Case ID: so2d_282/html/0645-02.html
Source: Caselaw Access Project
Author: {"author": "SPECTOR, Judge.", "license": "Public Domain", "url": "https://static.case.law/"}
Date Created: 2024-08-24T03:29:51.129683

CITY OF JACKSONVILLE, Appellant, v. Damon G. YERKES, Jr., et ux., et al., Appellees.
    No. R-344.
    District Court of Appeal of Florida, First District.
    Sept. 4, 1973.
    Rehearing Denied Oct. 3, 1973.
    T. Edward Austin, and William Lee Allen, Jacksonville, for appellant.
    
      David W. Foerster of Jones, Foerster & Hodge, Jacksonville, for appellees.
   SPECTOR, Judge.

Appellant condemned certain portions of appellee’s property for a sewer lift station. During the trial on damages, the judge granted a motion to strike that portion of the testimony of appellant’s appraiser dealing with severance damages. The motion was granted on the grounds that the appraiser’s opinion was based upon an improper application of the law concerning enhancement being set off against severance damages.
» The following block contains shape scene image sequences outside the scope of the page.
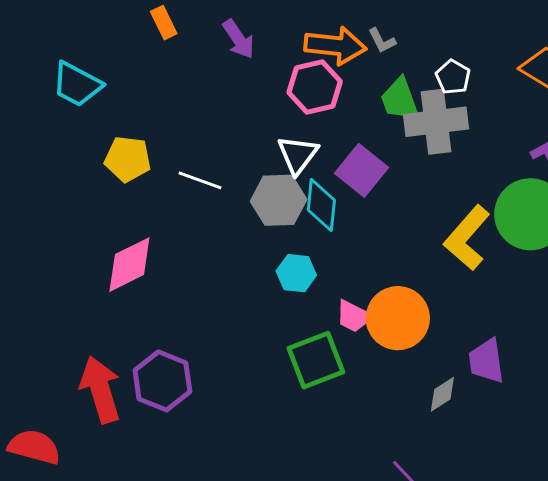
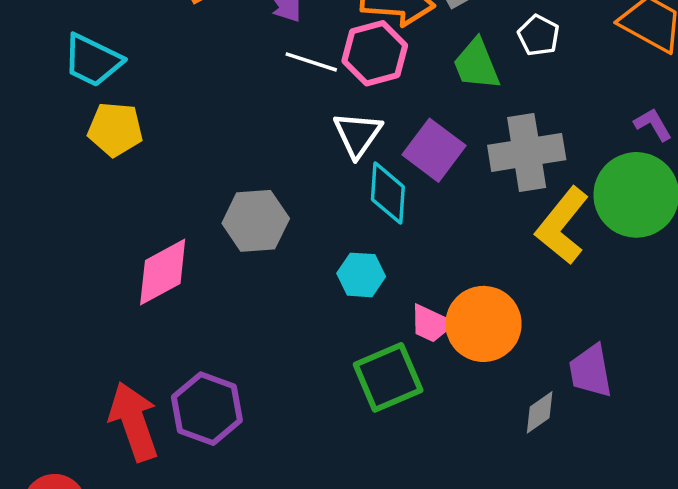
gray cross: (436, 122) -> (527, 152), moved
yellow pentagon: (128, 159) -> (115, 129), moved
white line: (200, 180) -> (311, 62), moved
gray hexagon: (279, 200) -> (256, 221), moved

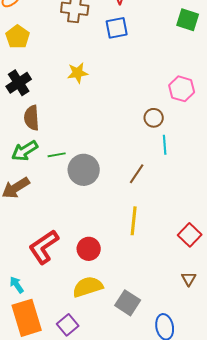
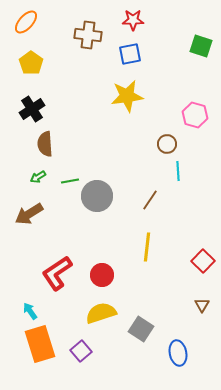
yellow star: (78, 73) -> (127, 96), moved, size x1.5
green arrow: (25, 151) -> (38, 177), size x0.6

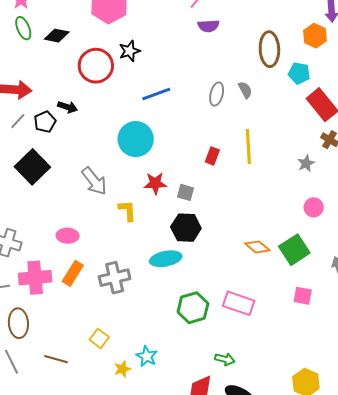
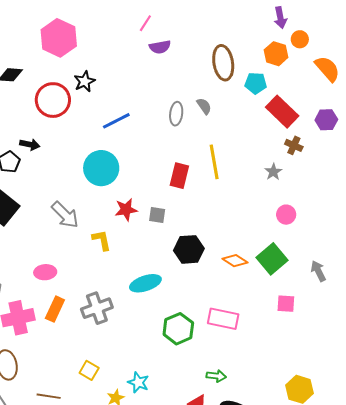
orange hexagon: (315, 36) -> (276, 54), moved
red rectangle: (212, 156) -> (179, 176), size x1.4
black hexagon: (186, 228) -> (189, 249), moved

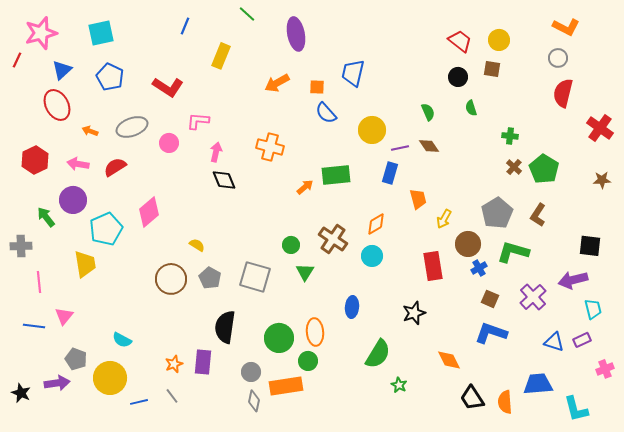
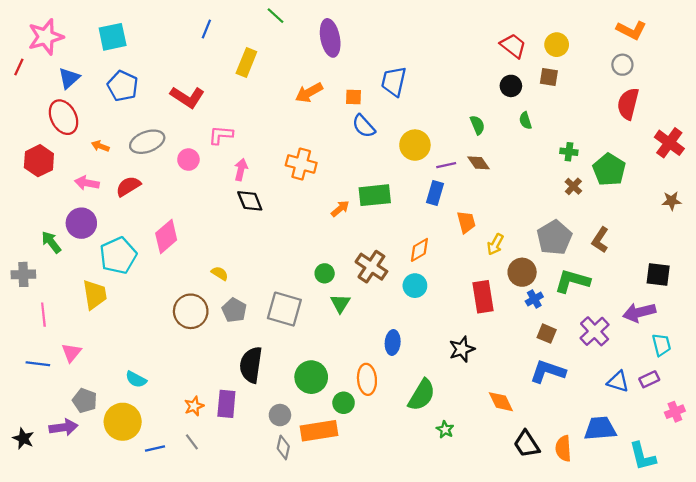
red hexagon: (35, 160) -> (39, 161), moved
green pentagon: (544, 169) -> (609, 170), moved
orange ellipse: (315, 332) -> (367, 379), moved

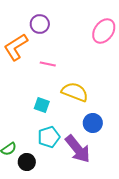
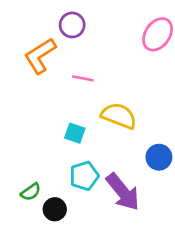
blue circle: (93, 123) -> (159, 157), moved

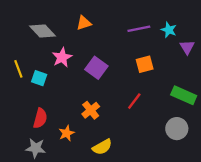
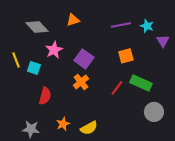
green rectangle: (184, 95) -> (141, 83), moved
orange cross: (91, 110) -> (81, 82), moved
red semicircle: (40, 118) -> (45, 96), moved
orange star: (67, 133) -> (63, 124), moved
The parties stipulated that $2,000 represented a fair value for the land actually taken and the judge directed a verdict in the amount of $17,000 as severance damage.

Appellant first contends that the lower court did not allow appellant to put on additional evidence from their appraiser to show that his opinion as to lack of severance damages was 'based upon something other than enhancement. It is clear from a reading of the testimony and the proffer in the record that the appraiser’s opinion as to the lack of severance damages was based upon the fact that the new system was more desirable in appearance and operation than the present system and thereby enhanced the value of the property.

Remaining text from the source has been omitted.